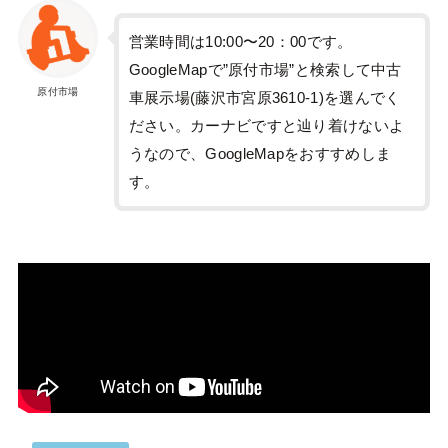
営業時間は10:00〜20：00です。
GoogleMapで”原付市場”と検索して中古
原付市場
車展示場(藤沢市宮原3610-1)を選んでく
ださい。カーナビですと辿り着けないよ
うなので、GoogleMapをおすすめしま
す。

What is needed
Each entry above should be reproduced exactly, with the pictures removed.

Response below
営業時間は10:00〜20：00です。
GoogleMapで”原付市場”と検索して中古
原付市場
車展示場(藤沢市宮原3610-1)を選んでく
ださい。カーナビですと辿り着けないよ
うなので、GoogleMapをおすすめしま
す。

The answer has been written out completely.